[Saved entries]

>>>

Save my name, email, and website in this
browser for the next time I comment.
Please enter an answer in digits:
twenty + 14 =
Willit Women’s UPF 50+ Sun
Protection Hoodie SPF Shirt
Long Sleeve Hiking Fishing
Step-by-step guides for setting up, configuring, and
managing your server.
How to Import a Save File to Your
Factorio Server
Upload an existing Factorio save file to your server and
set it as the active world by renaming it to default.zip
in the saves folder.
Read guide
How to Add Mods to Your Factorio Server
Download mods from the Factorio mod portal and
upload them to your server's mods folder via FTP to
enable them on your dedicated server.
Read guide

<<<
>>>

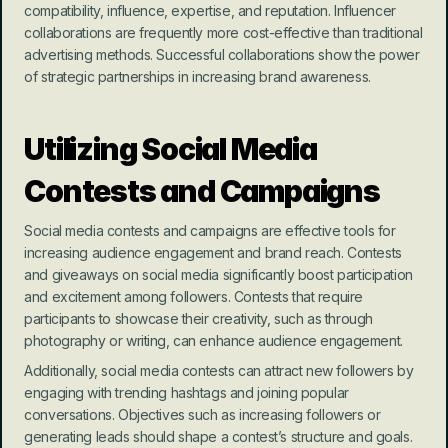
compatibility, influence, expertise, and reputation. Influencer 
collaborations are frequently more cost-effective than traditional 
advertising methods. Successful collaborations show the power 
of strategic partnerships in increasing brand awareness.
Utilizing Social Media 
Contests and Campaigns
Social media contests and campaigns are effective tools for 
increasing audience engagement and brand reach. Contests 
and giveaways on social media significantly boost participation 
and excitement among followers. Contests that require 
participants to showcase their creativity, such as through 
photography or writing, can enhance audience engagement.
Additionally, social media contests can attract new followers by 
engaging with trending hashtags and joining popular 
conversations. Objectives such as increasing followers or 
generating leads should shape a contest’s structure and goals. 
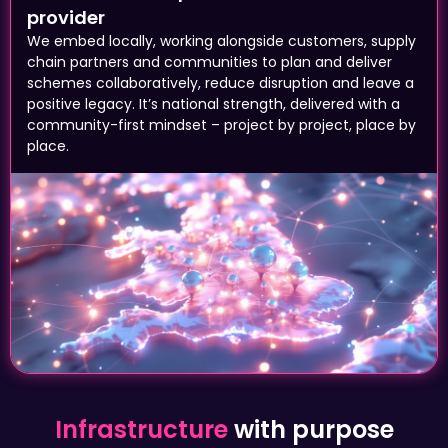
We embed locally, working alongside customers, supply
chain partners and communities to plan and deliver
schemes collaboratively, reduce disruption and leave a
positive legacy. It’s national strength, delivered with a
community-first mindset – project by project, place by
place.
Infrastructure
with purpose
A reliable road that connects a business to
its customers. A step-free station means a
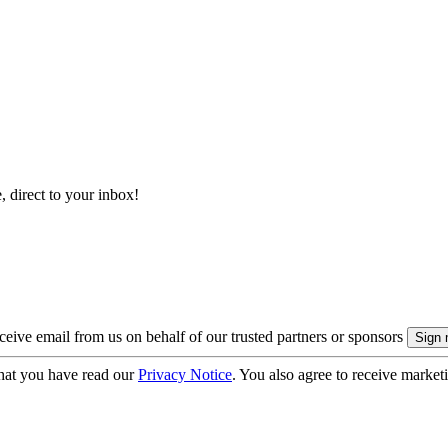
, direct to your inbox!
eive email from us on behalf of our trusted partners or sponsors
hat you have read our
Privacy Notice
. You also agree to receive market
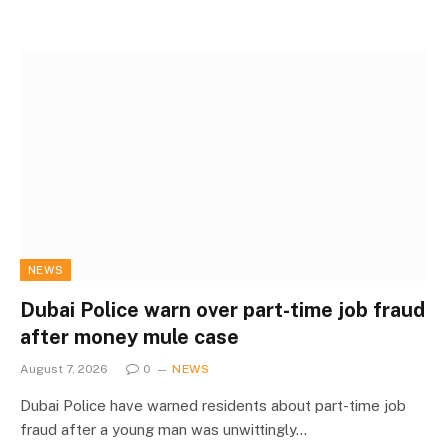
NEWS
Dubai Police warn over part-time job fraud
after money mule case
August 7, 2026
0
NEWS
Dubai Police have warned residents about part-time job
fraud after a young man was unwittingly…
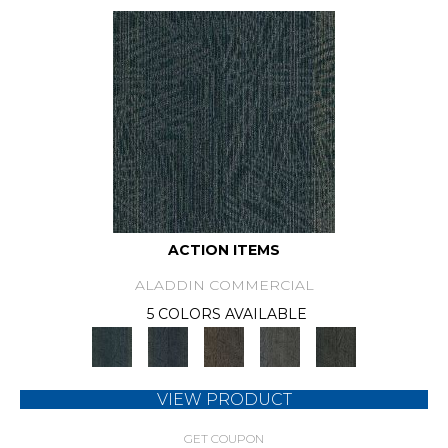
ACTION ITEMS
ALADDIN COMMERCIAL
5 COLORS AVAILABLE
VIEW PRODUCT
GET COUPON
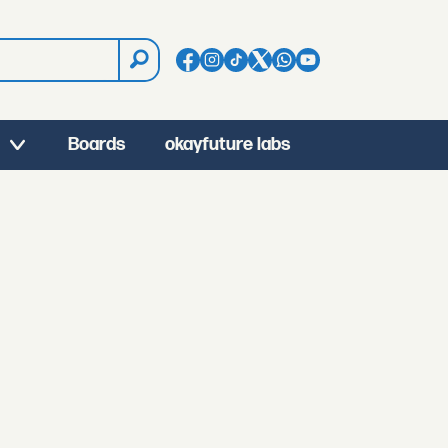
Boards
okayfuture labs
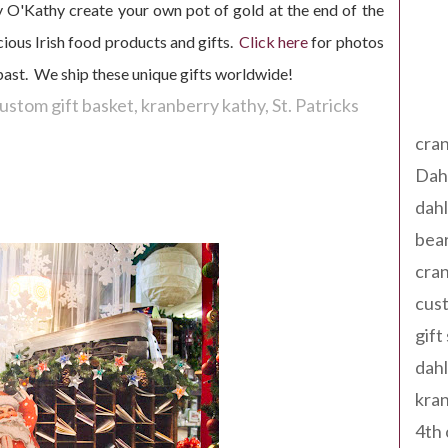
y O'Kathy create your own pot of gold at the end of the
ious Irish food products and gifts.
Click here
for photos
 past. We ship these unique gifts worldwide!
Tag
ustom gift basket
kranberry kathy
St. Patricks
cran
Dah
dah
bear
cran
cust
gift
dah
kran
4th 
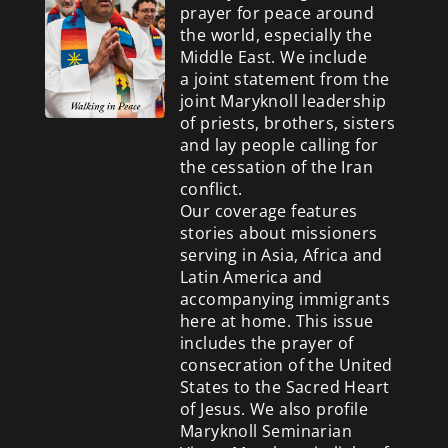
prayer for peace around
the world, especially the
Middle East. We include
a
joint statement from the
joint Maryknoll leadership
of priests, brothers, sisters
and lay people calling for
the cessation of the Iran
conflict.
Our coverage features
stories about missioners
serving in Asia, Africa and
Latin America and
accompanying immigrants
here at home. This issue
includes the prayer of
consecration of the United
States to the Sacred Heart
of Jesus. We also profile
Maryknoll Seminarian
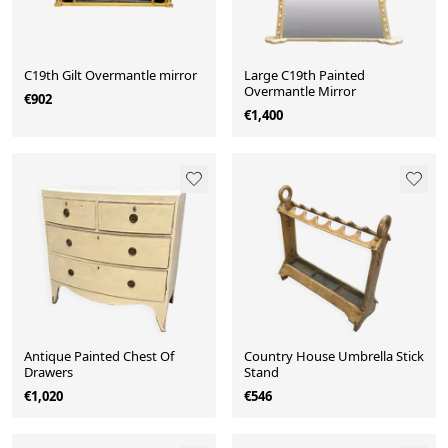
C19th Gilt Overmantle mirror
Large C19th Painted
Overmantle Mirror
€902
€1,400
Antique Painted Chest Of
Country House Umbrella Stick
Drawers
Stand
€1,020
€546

<<<

▶ [What is needed]: Find the word "about" in the entries. Copy each line that holds it.

▶ [Solution to the problem]:
Dubai Police have warned residents about part-time job
stories about missioners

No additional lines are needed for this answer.